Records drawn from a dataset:
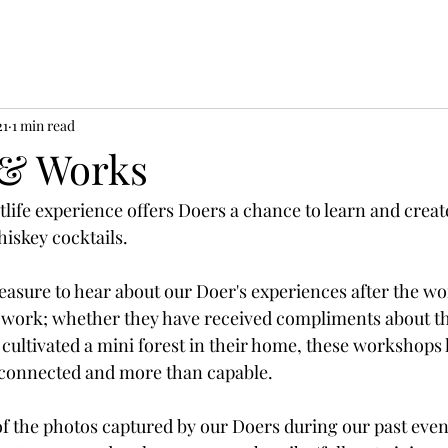
21
1 min read
 & Works
tlife experience offers Doers a chance to learn and creat
iskey cocktails. 
pleasure to hear about our Doer's experiences after the w
r work; whether they have received compliments about th
 cultivated a mini forest in their home, these workshops 
connected and more than capable. 
of the photos captured by our Doers during our past even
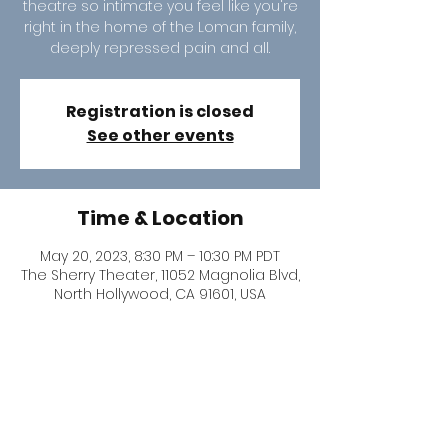
theatre so intimate you feel like you're
right in the home of the Loman family,
deeply repressed pain and all.
Registration is closed
See other events
Time & Location
May 20, 2023, 8:30 PM – 10:30 PM PDT
The Sherry Theater, 11052 Magnolia Blvd,
North Hollywood, CA 91601, USA
Share this event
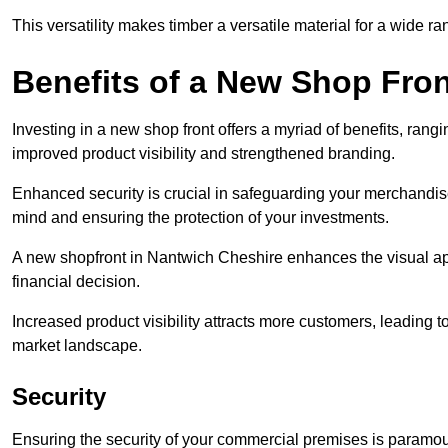
This versatility makes timber a versatile material for a wide r
Benefits of a New Shop Fron
Investing in a new shop front offers a myriad of benefits, ran
improved product visibility and strengthened branding.
Enhanced security is crucial in safeguarding your merchandise
mind and ensuring the protection of your investments.
A new shopfront in Nantwich Cheshire enhances the visual app
financial decision.
Increased product visibility attracts more customers, leading 
market landscape.
Security
Ensuring the security of your commercial premises is paramount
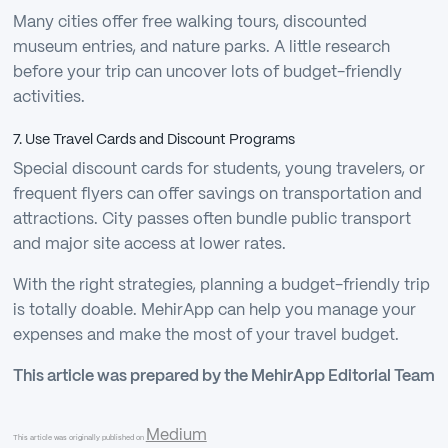
Many cities offer free walking tours, discounted
museum entries, and nature parks. A little research
before your trip can uncover lots of budget-friendly
activities.
7. Use Travel Cards and Discount Programs
Special discount cards for students, young travelers, or
frequent flyers can offer savings on transportation and
attractions. City passes often bundle public transport
and major site access at lower rates.
With the right strategies, planning a budget-friendly trip
is totally doable. MehirApp can help you manage your
expenses and make the most of your travel budget.
This article was prepared by the MehirApp Editorial Team
Medium
This article was originally published on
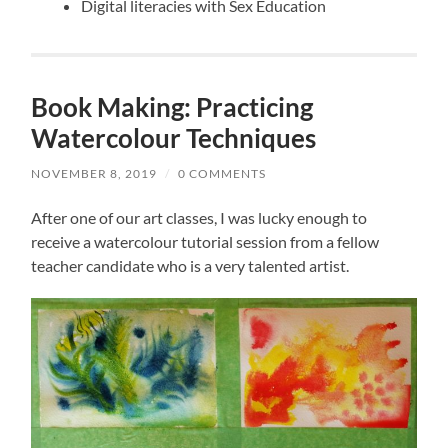
Digital literacies with Sex Education
Book Making: Practicing
Watercolour Techniques
NOVEMBER 8, 2019
/
0 COMMENTS
After one of our art classes, I was lucky enough to
receive a watercolour tutorial session from a fellow
teacher candidate who is a very talented artist.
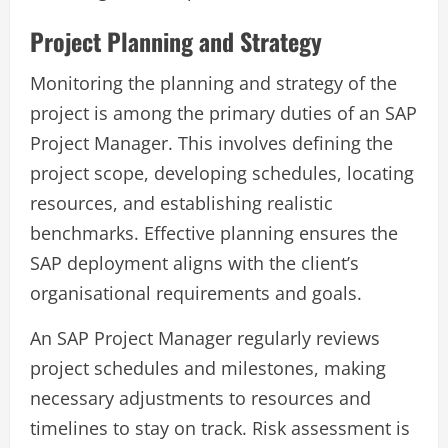
Project Planning and Strategy
Monitoring the planning and strategy of the
project is among the primary duties of an SAP
Project Manager. This involves defining the
project scope, developing schedules, locating
resources, and establishing realistic
benchmarks. Effective planning ensures the
SAP deployment aligns with the client’s
organisational requirements and goals.
An SAP Project Manager regularly reviews
project schedules and milestones, making
necessary adjustments to resources and
timelines to stay on track. Risk assessment is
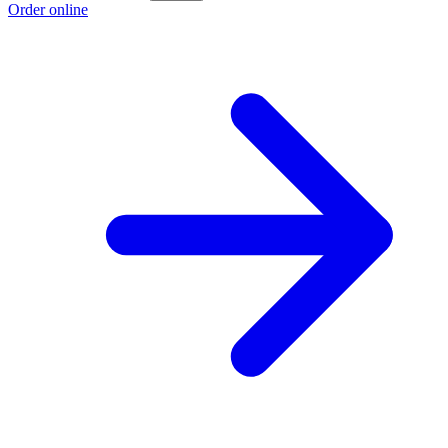
Order online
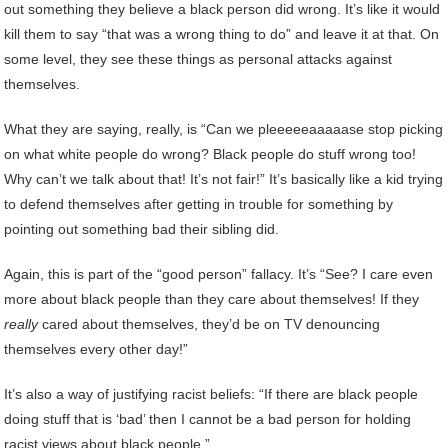
out something they believe a black person did wrong. It’s like it would
kill them to say “that was a wrong thing to do” and leave it at that. On
some level, they see these things as personal attacks against
themselves.
What they are saying, really, is “Can we pleeeeeaaaaase stop picking
on what white people do wrong? Black people do stuff wrong too!
Why can’t we talk about that! It’s not fair!” It’s basically like a kid trying
to defend themselves after getting in trouble for something by
pointing out something bad their sibling did.
Again, this is part of the “good person” fallacy. It’s “See? I care even
more about black people than they care about themselves! If they
really
cared about themselves, they’d be on TV denouncing
themselves every other day!”
It’s also a way of justifying racist beliefs: “If there are black people
doing stuff that is ‘bad’ then I cannot be a bad person for holding
racist views about black people.”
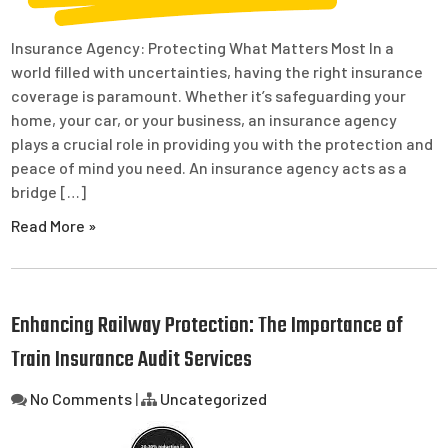
Insurance Agency: Protecting What Matters Most In a
world filled with uncertainties, having the right insurance
coverage is paramount. Whether it’s safeguarding your
home, your car, or your business, an insurance agency
plays a crucial role in providing you with the protection and
peace of mind you need. An insurance agency acts as a
bridge […]
Read More »
Enhancing Railway Protection: The Importance of
Train Insurance Audit Services
No Comments
|
Uncategorized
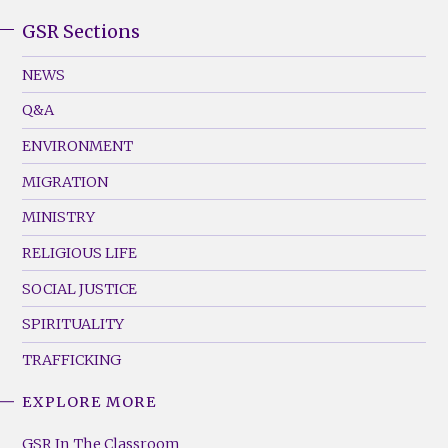
GSR Sections
GSR
Footer
NEWS
Menu
Q&A
(Left)
ENVIRONMENT
MIGRATION
MINISTRY
RELIGIOUS LIFE
SOCIAL JUSTICE
SPIRITUALITY
TRAFFICKING
EXPLORE MORE
GSR
Footer
GSR In The Classroom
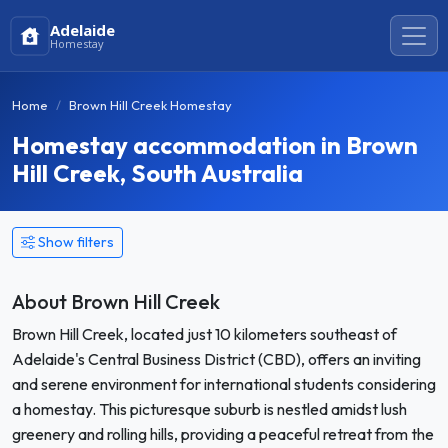
Adelaide
Homestay
Home
Brown Hill Creek Homestay
Homestay accommodation in Brown
Hill Creek, South Australia
Show filters
About Brown Hill Creek
Brown Hill Creek, located just 10 kilometers southeast of
Adelaide's Central Business District (CBD), offers an inviting
and serene environment for international students considering
a homestay. This picturesque suburb is nestled amidst lush
greenery and rolling hills, providing a peaceful retreat from the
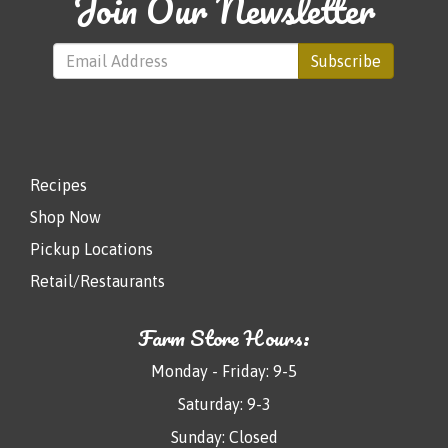
Join Our Newsletter
Subscribe
Recipes
Shop Now
Pickup Locations
Retail/Restaurants
Farm Store Hours:
Monday - Friday: 9-5
Saturday: 9-3
Sunday: Closed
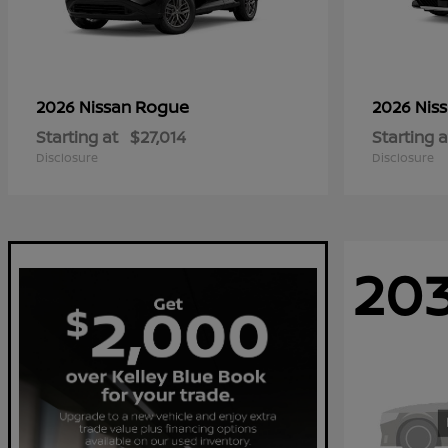
Rogue
2026 Nissan
2026 Nis
Starting at
$27,014
Starting a
Disclosure
Disclosure
20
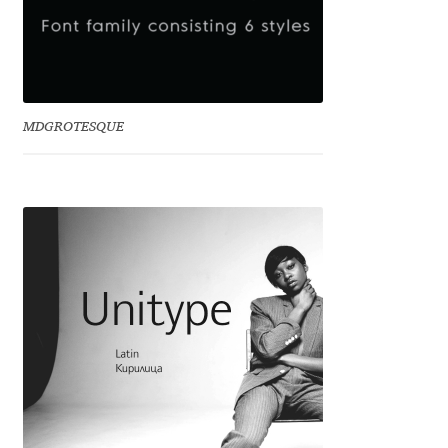
Dmitriy A. Horoshkin
Dmitriy Chirkov
MDGROTESQUE
Dmitry Barsukov
Dmitry Goloub
Dmitry Rastvortsev
Donald Knuth
Eben Sorkin
Eduardo Manso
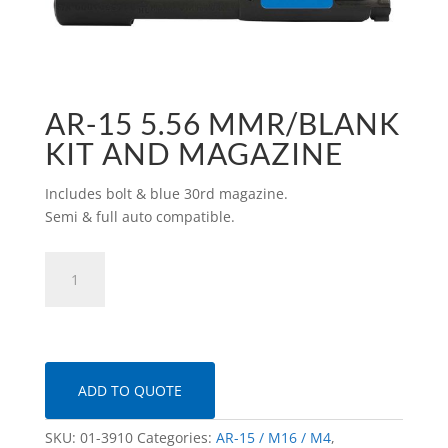
AR-15 5.56 MMR/BLANK
KIT AND MAGAZINE
Includes bolt & blue 30rd magazine.
Semi & full auto compatible.
AR-
15
5.56
MMR/Blank
Kit
and
ADD TO QUOTE
Magazine
quantity
SKU:
01-3910
Categories:
AR-15 / M16 / M4
,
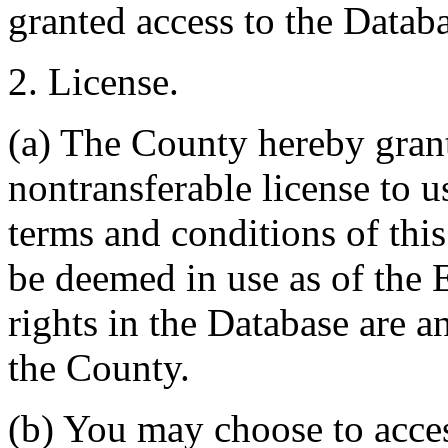
granted access to the Databa
2. License.
(a) The County hereby gran
nontransferable license to u
terms and conditions of thi
be deemed in use as of the E
rights in the Database are a
the County.
(b) You may choose to acce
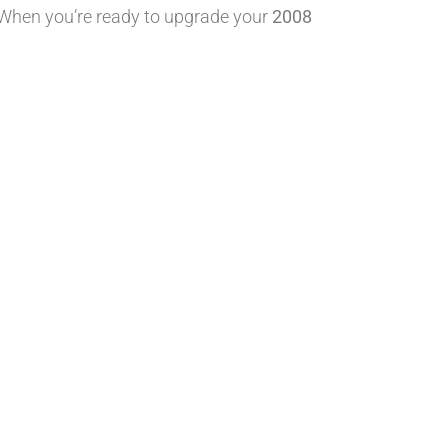
 When you’re ready to upgrade your
2008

What to produce:
Verbatim, write out the line containing "Dmitry Rastvortsev" and all later lines through the end of the records, leaving every picture out.

Reply to the task:
Dmitry Rastvortsev
Donald Knuth
Eben Sorkin
Eduardo Manso
AR-15 5.56 MMR/BLANK
KIT AND MAGAZINE
Includes bolt & blue 30rd magazine.
Semi & full auto compatible.
AR-
15
5.56
MMR/Blank
Kit
and
ADD TO QUOTE
Magazine
quantity
SKU:
01-3910
Categories:
AR-15 / M16 / M4
,
granted access to the Databa
2. License.
(a) The County hereby gran
nontransferable license to u
terms and conditions of thi
be deemed in use as of the E
rights in the Database are a
the County.
(b) You may choose to acce
 When you’re ready to upgrade your
2008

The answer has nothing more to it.